*** SUPPLIED MATERIAL ***

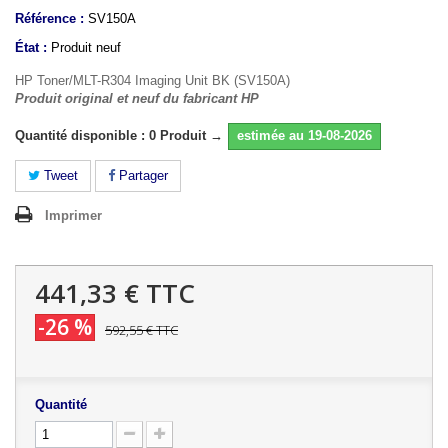
Référence :
SV150A
État :
Produit neuf
HP Toner/MLT-R304 Imaging Unit BK (SV150A)
Produit original et neuf du fabricant HP
Quantité disponible : 0 Produit →
estimée au 19-08-2026
Tweet
Partager
Imprimer
441,33 €
TTC
-26 %
592,55 €
TTC
Quantité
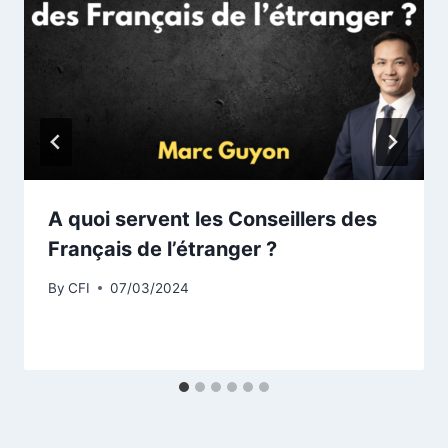
A quoi servent les Conseillers des
Français de l’étranger ?
By
CFI
07/03/2024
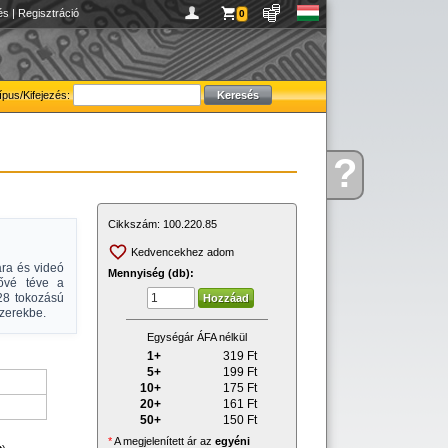
és
|
Regisztráció
0
ípus/Kifejezés:
?
Kérdése
van
Cikkszám:
100.220.85
Kedvencekhez adom
ára és videó
Mennyiség (db):
tővé téve a
28 tokozású
szerekbe.
Egységár ÁFA nélkül
1+
319
Ft
5+
199
Ft
10+
175
Ft
20+
161
Ft
50+
150
Ft
*
A megjelenített ár az
egyéni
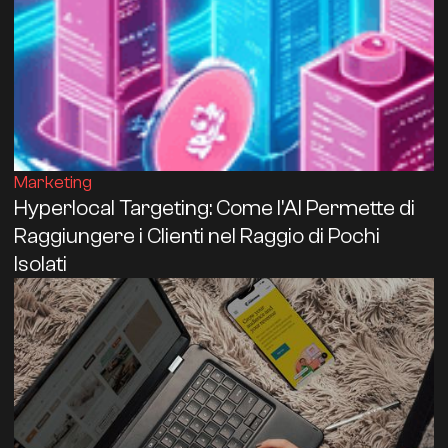
Marketing
Hyperlocal Targeting: Come l'AI Permette di
Raggiungere i Clienti nel Raggio di Pochi
Isolati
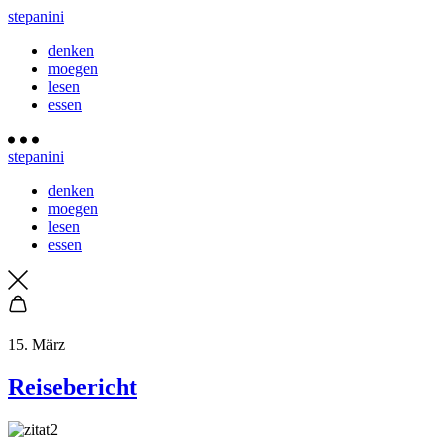
stepanini
denken
moegen
lesen
essen
stepanini
denken
moegen
lesen
essen
15. März
Reisebericht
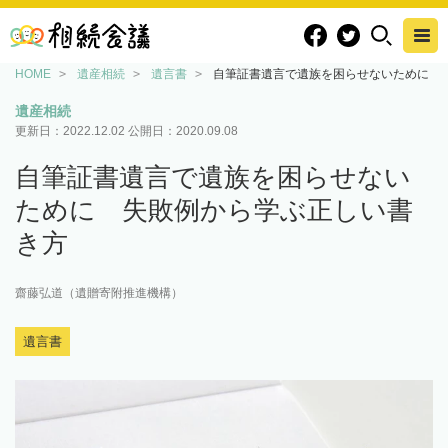
HOME
遺産相続
遺言書
自筆証書遺言で遺族を困らせないために 
遺産相続
更新日：
2022.12.02
公開日：
2020.09.08
自筆証書遺言で遺族を困らせない
ために 失敗例から学ぶ正しい書
き方
齋藤弘道（遺贈寄附推進機構）
遺言書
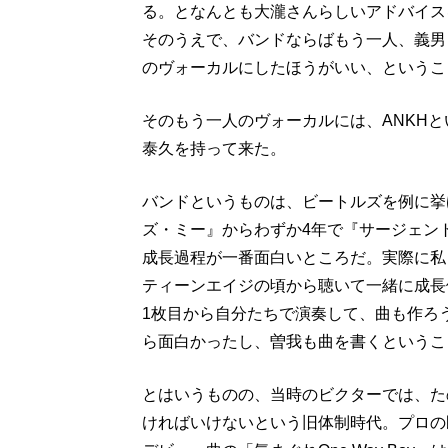
る。となんとも大瀧さんらしいアドバイス
そのうえで、バンドならばもう一人、義男
のヴォーカルにしたほうがいい、というこ
そのもう一人のヴォーカルには、ANKH
泰久を持って来た。
バンドというものは、ビートルズを例に挙
ズ・ミー』からわずか4年で『サージェン
成長過程が一番面白いところだ。実際に私
ティーンエイジの頃から聴いて一緒に成長
1枚目から自分たちで演奏して、曲も作ろ
ら面白かったし、曽我も曲を書くというこ
とはいうものの、当時のビクターでは、た
ければいけないという旧体制時代。プロの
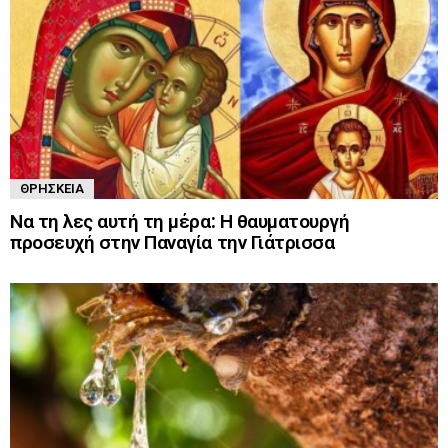
ΘΡΗΣΚΕΊΑ
Να τη λες αυτή τη μέρα: Η θαυματουργή
προσευχή στην Παναγία την Γιάτρισσα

***

WORK ORDER → Please return the records as they stand, word for word, with no pictures.

ANSWER SPACE →
Référence :
SV150A
État :
Produit neuf
HP Toner/MLT-R304 Imaging Unit BK (SV150A)
Produit original et neuf du fabricant HP
Quantité disponible : 0 Produit →
estimée au 19-08-2026
Tweet
Partager
Imprimer
441,33 €
TTC
-26 %
592,55 €
TTC
Quantité
A quoi servent les Conseillers des
Français de l’étranger ?
By
CFI
07/03/2024
és
|
Regisztráció
0
ípus/Kifejezés:
?
Kérdése
van
Cikkszám:
100.220.85
Kedvencekhez adom
ára és videó
Mennyiség (db):
tővé téve a
28 tokozású
szerekbe.
Egységár ÁFA nélkül
1+
319
Ft
5+
199
Ft
10+
175
Ft
20+
161
Ft
50+
150
Ft
*
A megjelenített ár az
egyéni
Marketing
Hyperlocal Targeting: Come l'AI Permette di
Raggiungere i Clienti nel Raggio di Pochi
Isolati
stepanini
denken
moegen
lesen
essen
stepanini
denken
moegen
lesen
essen
15. März
Reisebericht
HOME
遺産相続
遺言書
自筆証書遺言で遺族を困らせないために 
遺産相続
更新日：
2022.12.02
公開日：
2020.09.08
自筆証書遺言で遺族を困らせない
ために 失敗例から学ぶ正しい書
き方
齋藤弘道（遺贈寄附推進機構）
遺言書
る。となんとも大瀧さんらしいアドバイス
そのうえで、バンドならばもう一人、義男
のヴォーカルにしたほうがいい、というこ
そのもう一人のヴォーカルには、ANKH
泰久を持って来た。
バンドというものは、ビートルズを例に挙
ズ・ミー』からわずか4年で『サージェン
成長過程が一番面白いところだ。実際に私
ティーンエイジの頃から聴いて一緒に成長
1枚目から自分たちで演奏して、曲も作ろ
ら面白かったし、曽我も曲を書くというこ
とはいうものの、当時のビクターでは、た
ければいけないという旧体制時代。プロの
ΘΡΗΣΚΕΊΑ
Να τη λες αυτή τη μέρα: Η θαυματουργή
προσευχή στην Παναγία την Γιάτρισσα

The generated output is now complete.